Honestamente, realmente no entiendo por qué necesitamos certificados SSL. Sí, esta es una pregunta tonta, pero solo tengan paciencia conmigo ...
En primer lugar, ¿no es un certificado solo para verificar que está llegando a la URL correcta? Pensé que una URL es única, ¿por qué no solo miras la URL para asegurarte de que estás visitando google.com en lugar de gogle.com
En segundo lugar, ¿qué comprueban CA cuando emiten certificados?
Espero que alguien pueda aclarar estas preguntas.
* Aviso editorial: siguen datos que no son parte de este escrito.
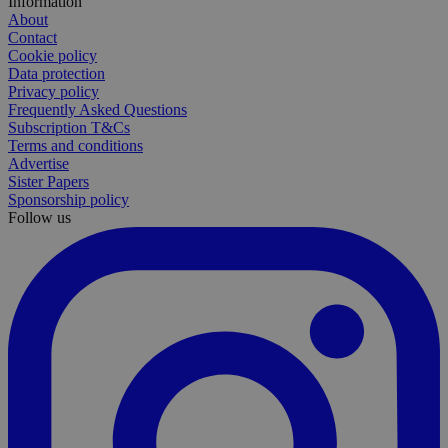
Information
About
Contact
Cookie policy
Data protection
Privacy policy
Frequently Asked Questions
Subscription T&Cs
Terms and conditions
Advertise
Sister Papers
Sponsorship policy
Follow us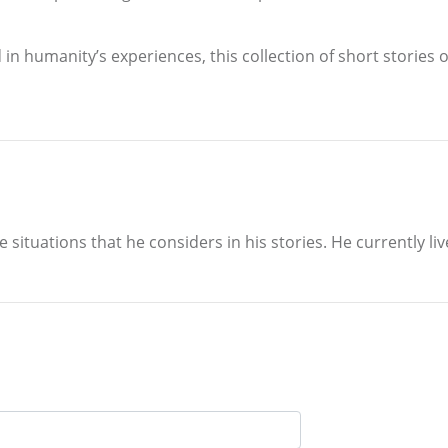
in humanity’s experiences, this collection of short stories 
situations that he considers in his stories. He currently liv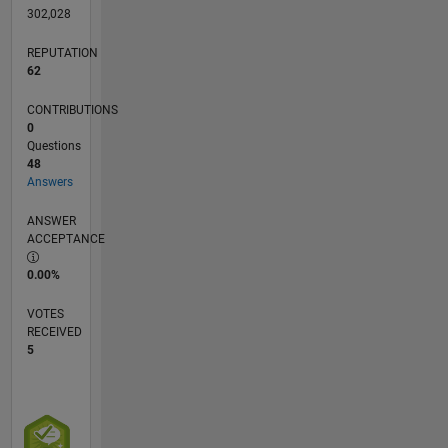
302,028
REPUTATION
62
CONTRIBUTIONS
0
Questions
48
Answers
ANSWER
ACCEPTANCE
0.00%
VOTES
RECEIVED
5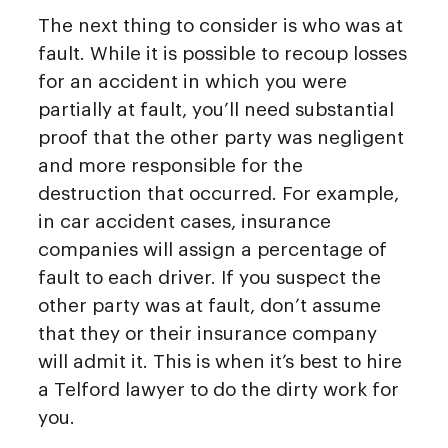
The next thing to consider is who was at
fault. While it is possible to recoup losses
for an accident in which you were
partially at fault, you’ll need substantial
proof that the other party was negligent
and more responsible for the
destruction that occurred. For example,
in car accident cases, insurance
companies will assign a percentage of
fault to each driver. If you suspect the
other party was at fault, don’t assume
that they or their insurance company
will admit it. This is when it’s best to hire
a Telford lawyer to do the dirty work for
you.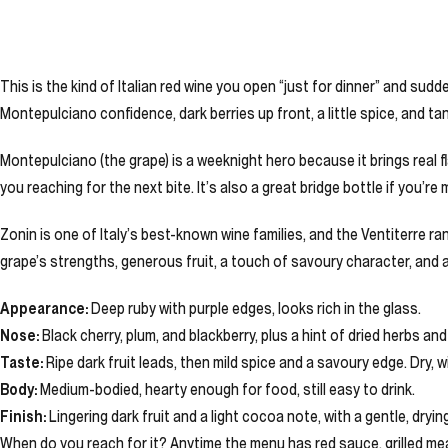
This is the kind of Italian red wine you open “just for dinner” and sudd
Montepulciano confidence, dark berries up front, a little spice, and t
Montepulciano (the grape) is a weeknight hero because it brings real fl
you reaching for the next bite. It’s also a great bridge bottle if you’re
Zonin is one of Italy’s best-known wine families, and the Ventiterre ran
grape’s strengths, generous fruit, a touch of savoury character, and a
Appearance:
Deep ruby with purple edges, looks rich in the glass.
Nose:
Black cherry, plum, and blackberry, plus a hint of dried herbs an
Taste:
Ripe dark fruit leads, then mild spice and a savoury edge. Dry, 
Body:
Medium-bodied, hearty enough for food, still easy to drink.
Finish:
Lingering dark fruit and a light cocoa note, with a gentle, dryin
When do you reach for it? Anytime the menu has red sauce, grilled mea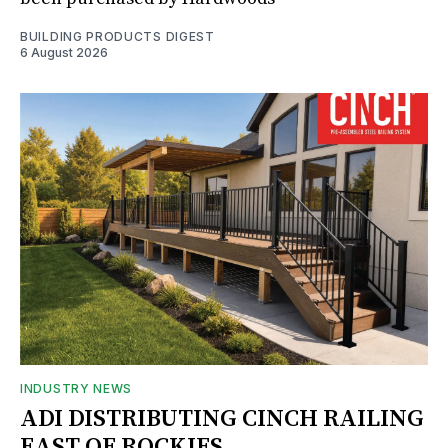
BUILDING PRODUCTS DIGEST
6 August 2026
INDUSTRY NEWS
ADI DISTRIBUTING CINCH RAILING
EAST OF ROCKIES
¿Por qué necesitamos certificados SSL?
El cliente comprueba el certificado del servidor para asegurarse de que se comunica con el servidor esperado y no con un intermediario. Es por eso que el certificado debe ser válido (no vencido, no revocado), debe estar firmado por una CA que el cliente confía y debe emitirse para el sitio que el cliente visita, es decir, los sujetos (que incluyen los nombres alternativos del sujeto) deben coincidir con el dominio de la URL.
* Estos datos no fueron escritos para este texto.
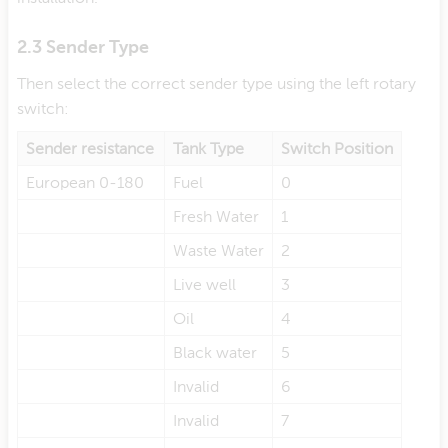
2.3 Sender Type
Then select the correct sender type using the left rotary
switch:
Sender resistance
Tank Type
Switch Position
European 0-180
Fuel
0
Fresh Water
1
Waste Water
2
Live well
3
Oil
4
Black water
5
Invalid
6
Invalid
7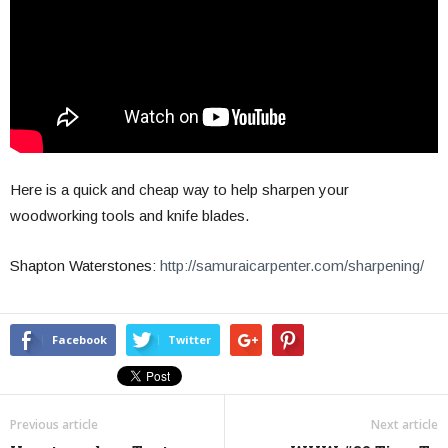
Here is a quick and cheap way to help sharpen your
woodworking tools and knife blades.
Shapton Waterstones:
http://samuraicarpenter.com/sharpening/
Facebook
Twitter
Previous article
Next article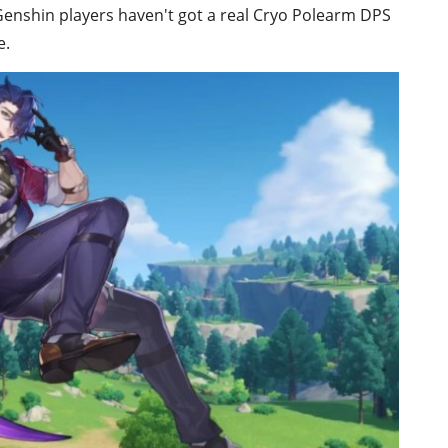
Genshin players haven't got a real Cryo Polearm DPS
e.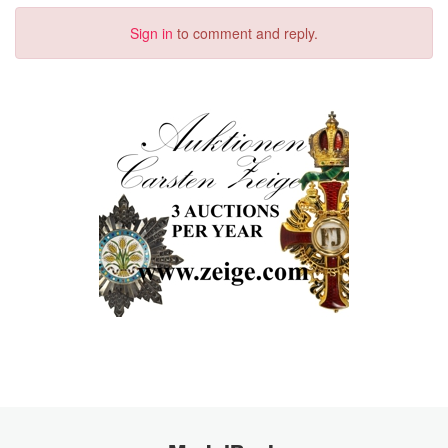
Sign in
to comment and reply.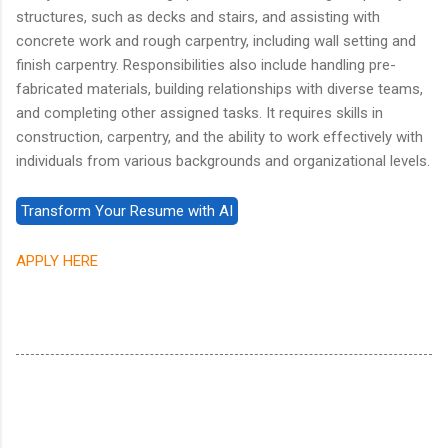
structures, such as decks and stairs, and assisting with
concrete work and rough carpentry, including wall setting and
finish carpentry. Responsibilities also include handling pre-
fabricated materials, building relationships with diverse teams,
and completing other assigned tasks. It requires skills in
construction, carpentry, and the ability to work effectively with
individuals from various backgrounds and organizational levels.
APPLY HERE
¿Qué comprueban CA cuando emiten certificados?
Cuando alguien solicita un certificado de una CA, la CA debe verificar que esta persona sea realmente propietaria del dominio. Hay varios métodos para hacer esto: algunos envían un correo a direcciones específicas en el dominio, otros esperan que el propietario reclamado del dominio proporcione un archivo específico con un contenido especificado por la CA en una posición específica en el sitio web de dominios. Y para los certificados EV, la empresa también tiene que enviar varios documentos.
Además, algunas CA verifican que el dominio no sea algo que probablemente se utilice para el phishing, es decir, que contenga referencias a Paypal o similar. Para obtener información mucho más detallada, consulte los diversos documentos que se pueden encontrar en CA / Browser Forum .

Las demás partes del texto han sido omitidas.